▶ WHAT YOU HAVE TO DO:
Repeat exactly the lines of the material below that run from the "1 resource available" line to the "Whether you’re a" line, including both, and do not carry over any pictures.

[Opening SOURCE INFORMATION section]

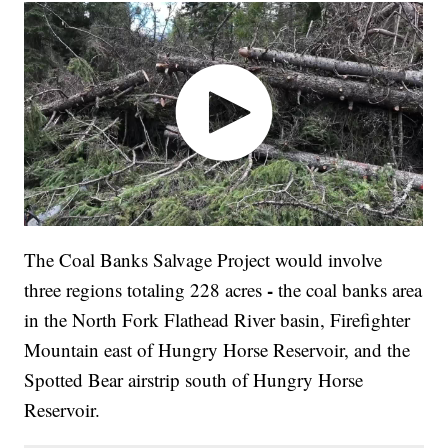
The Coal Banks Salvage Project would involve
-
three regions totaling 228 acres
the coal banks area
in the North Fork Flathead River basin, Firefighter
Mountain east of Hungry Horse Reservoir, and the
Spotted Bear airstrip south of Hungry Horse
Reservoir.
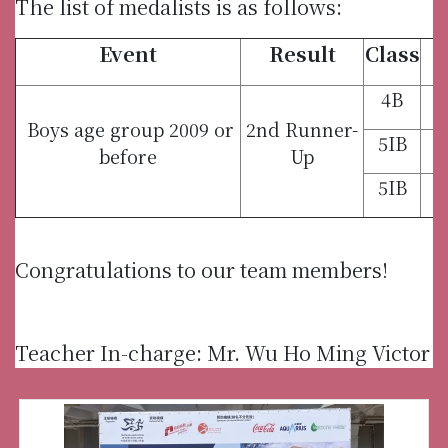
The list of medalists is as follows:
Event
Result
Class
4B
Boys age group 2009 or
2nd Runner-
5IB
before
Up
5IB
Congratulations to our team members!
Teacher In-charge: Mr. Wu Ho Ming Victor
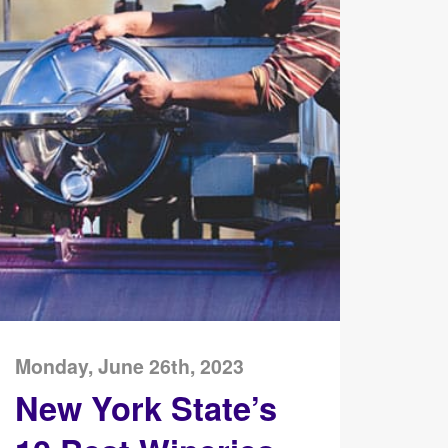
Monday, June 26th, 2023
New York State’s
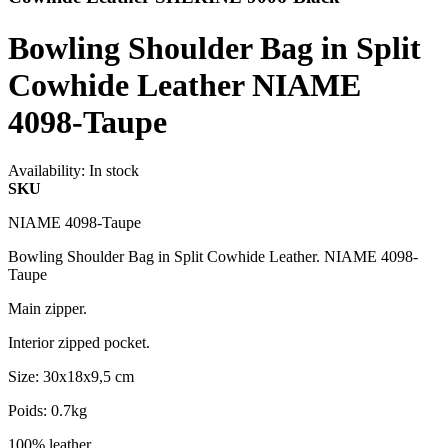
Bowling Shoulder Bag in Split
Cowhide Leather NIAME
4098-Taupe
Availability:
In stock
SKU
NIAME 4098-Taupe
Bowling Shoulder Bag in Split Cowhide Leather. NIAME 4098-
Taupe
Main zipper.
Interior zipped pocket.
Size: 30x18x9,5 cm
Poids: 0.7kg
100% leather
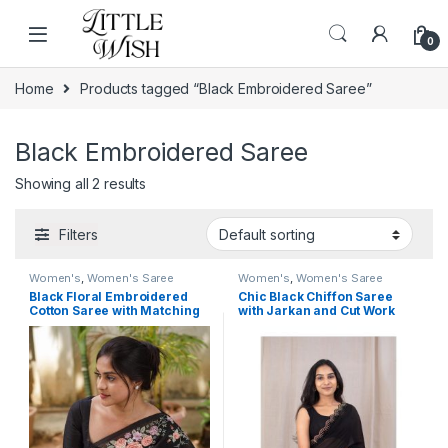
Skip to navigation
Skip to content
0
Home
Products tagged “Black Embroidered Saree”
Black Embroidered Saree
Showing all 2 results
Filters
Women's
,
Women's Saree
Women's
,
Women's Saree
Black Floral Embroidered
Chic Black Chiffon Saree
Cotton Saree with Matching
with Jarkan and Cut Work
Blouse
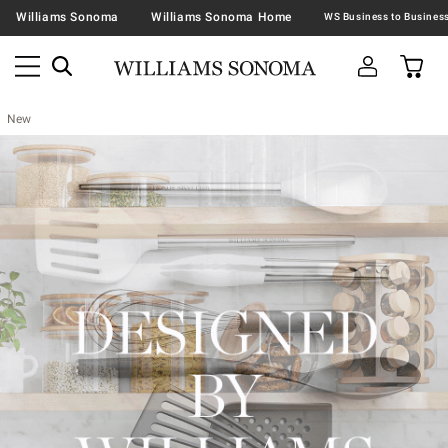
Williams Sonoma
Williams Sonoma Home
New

[Closing SOURCE INFORMATION section]
[Opening SOURCE INFORMATION section]

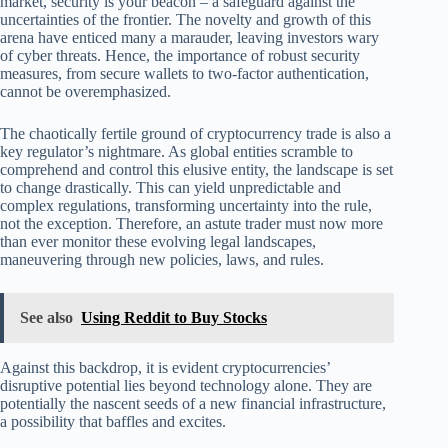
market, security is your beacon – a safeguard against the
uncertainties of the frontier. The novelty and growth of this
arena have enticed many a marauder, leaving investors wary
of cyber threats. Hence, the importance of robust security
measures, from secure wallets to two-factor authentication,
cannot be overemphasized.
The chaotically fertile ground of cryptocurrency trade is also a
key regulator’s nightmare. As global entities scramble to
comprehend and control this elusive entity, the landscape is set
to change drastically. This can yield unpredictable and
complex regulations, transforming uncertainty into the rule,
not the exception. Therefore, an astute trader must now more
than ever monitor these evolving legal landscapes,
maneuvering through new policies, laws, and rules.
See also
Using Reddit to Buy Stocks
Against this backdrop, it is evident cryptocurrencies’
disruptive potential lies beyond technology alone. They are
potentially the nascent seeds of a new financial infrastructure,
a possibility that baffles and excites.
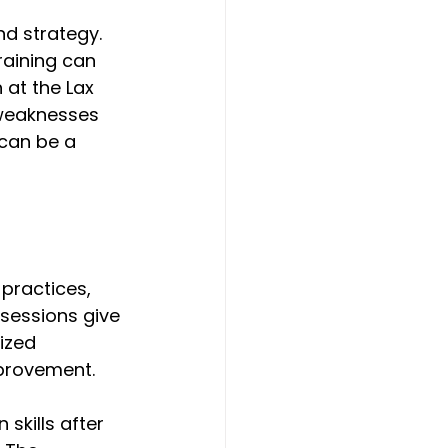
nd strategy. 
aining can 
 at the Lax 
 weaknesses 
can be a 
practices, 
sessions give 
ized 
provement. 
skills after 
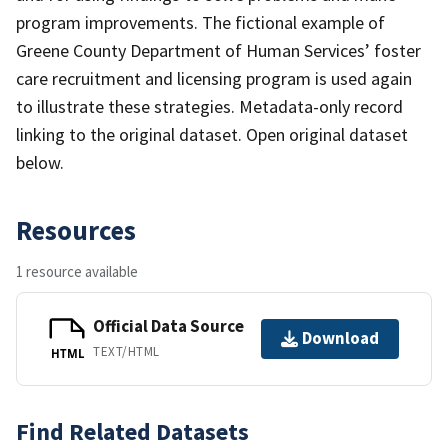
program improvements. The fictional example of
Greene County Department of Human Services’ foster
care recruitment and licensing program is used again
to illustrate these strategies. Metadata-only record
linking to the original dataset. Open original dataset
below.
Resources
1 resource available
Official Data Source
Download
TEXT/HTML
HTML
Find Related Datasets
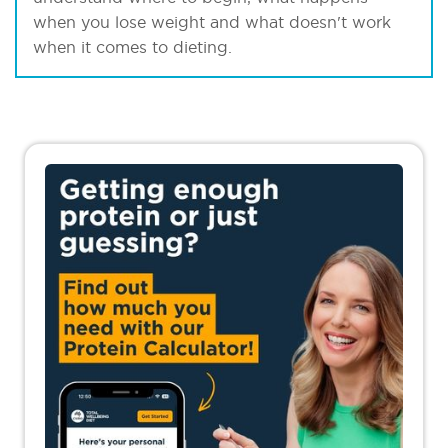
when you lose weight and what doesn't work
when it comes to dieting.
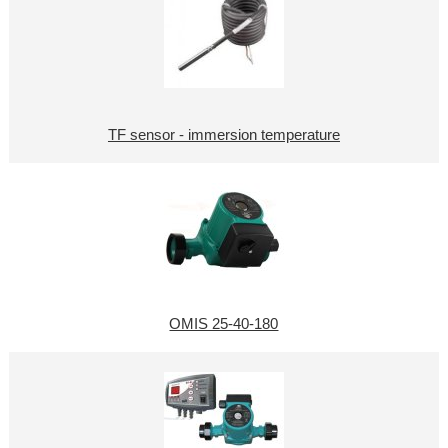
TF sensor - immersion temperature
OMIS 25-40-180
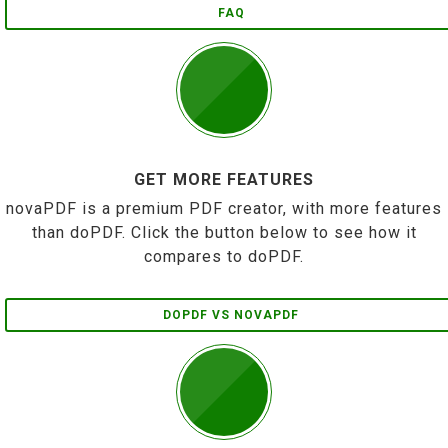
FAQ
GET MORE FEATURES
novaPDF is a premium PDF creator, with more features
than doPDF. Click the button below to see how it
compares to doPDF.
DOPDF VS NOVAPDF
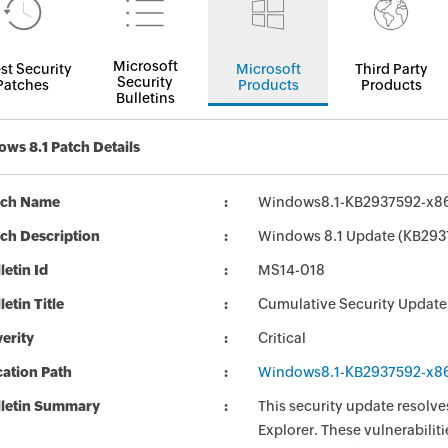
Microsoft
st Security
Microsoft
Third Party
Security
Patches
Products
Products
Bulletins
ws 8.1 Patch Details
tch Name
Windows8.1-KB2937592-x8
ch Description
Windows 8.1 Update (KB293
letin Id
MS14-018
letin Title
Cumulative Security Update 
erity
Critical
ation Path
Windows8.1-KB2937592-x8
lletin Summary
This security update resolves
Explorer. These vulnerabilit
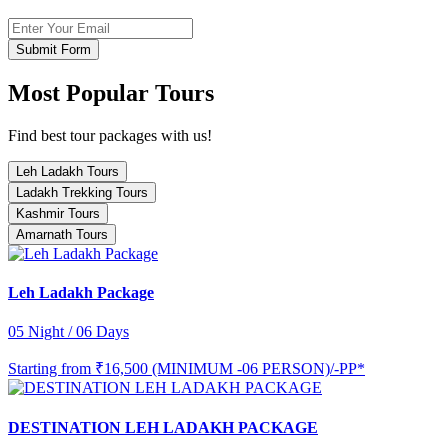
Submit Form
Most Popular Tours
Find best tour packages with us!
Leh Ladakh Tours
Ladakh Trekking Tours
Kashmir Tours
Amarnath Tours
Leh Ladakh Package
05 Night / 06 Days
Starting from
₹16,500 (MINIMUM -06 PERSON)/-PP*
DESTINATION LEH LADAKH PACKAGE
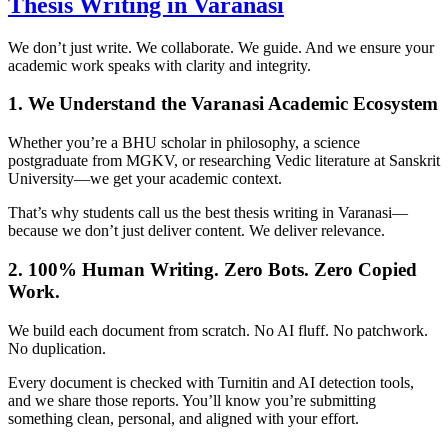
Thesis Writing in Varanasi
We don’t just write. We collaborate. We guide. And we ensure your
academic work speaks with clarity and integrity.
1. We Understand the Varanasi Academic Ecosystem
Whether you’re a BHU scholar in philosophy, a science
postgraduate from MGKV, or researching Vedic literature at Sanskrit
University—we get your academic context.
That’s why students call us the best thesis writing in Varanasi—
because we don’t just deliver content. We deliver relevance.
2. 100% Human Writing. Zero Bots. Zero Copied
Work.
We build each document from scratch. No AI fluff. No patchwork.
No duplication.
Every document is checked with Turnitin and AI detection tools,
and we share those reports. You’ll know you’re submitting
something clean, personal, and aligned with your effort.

[Closing SOURCE INFORMATION section]
[Opening SOURCE INFORMATION section]

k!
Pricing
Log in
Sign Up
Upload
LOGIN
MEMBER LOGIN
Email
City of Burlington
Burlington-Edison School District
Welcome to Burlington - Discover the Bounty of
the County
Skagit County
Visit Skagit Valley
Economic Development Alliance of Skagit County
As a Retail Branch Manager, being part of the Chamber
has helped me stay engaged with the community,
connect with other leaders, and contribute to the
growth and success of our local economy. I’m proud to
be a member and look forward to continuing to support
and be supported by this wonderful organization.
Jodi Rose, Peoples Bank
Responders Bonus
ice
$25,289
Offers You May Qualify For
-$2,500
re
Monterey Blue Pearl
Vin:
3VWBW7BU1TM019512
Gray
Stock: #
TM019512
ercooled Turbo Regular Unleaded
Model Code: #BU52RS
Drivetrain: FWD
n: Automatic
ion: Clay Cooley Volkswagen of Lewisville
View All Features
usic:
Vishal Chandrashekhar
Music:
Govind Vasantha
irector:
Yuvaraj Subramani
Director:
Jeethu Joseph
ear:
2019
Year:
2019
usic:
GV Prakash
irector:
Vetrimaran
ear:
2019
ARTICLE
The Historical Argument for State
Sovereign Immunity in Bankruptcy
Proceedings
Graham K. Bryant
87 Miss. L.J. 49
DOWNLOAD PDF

[Closing SOURCE INFORMATION section]

▶ ANSWER SPACE:
1 resource available
Official Data Source
Download
TEXT/HTML
HTML
Find Related Datasets
when you lose weight and what doesn't work
when it comes to dieting.
TF sensor - immersion temperature
OMIS 25-40-180
FAQ
GET MORE FEATURES
novaPDF is a premium PDF creator, with more features
than doPDF. Click the button below to see how it
compares to doPDF.
DOPDF VS NOVAPDF
Microsoft
st Security
Microsoft
Third Party
Security
Patches
Products
Products
Bulletins
ws 8.1 Patch Details
tch Name
Windows8.1-KB2937592-x8
ch Description
Windows 8.1 Update (KB293
letin Id
MS14-018
letin Title
Cumulative Security Update 
erity
Critical
ation Path
Windows8.1-KB2937592-x8
lletin Summary
This security update resolves
Explorer. These vulnerabilit
Submit Form
Most Popular Tours
Find best tour packages with us!
Leh Ladakh Tours
Ladakh Trekking Tours
Kashmir Tours
Amarnath Tours
Leh Ladakh Package
05 Night / 06 Days
Starting from
₹16,500 (MINIMUM -06 PERSON)/-PP*
DESTINATION LEH LADAKH PACKAGE
Thesis Writing in Varanasi
We don’t just write. We collaborate. We guide. And we ensure your
academic work speaks with clarity and integrity.
1. We Understand the Varanasi Academic Ecosystem
Whether you’re a BHU scholar in philosophy, a science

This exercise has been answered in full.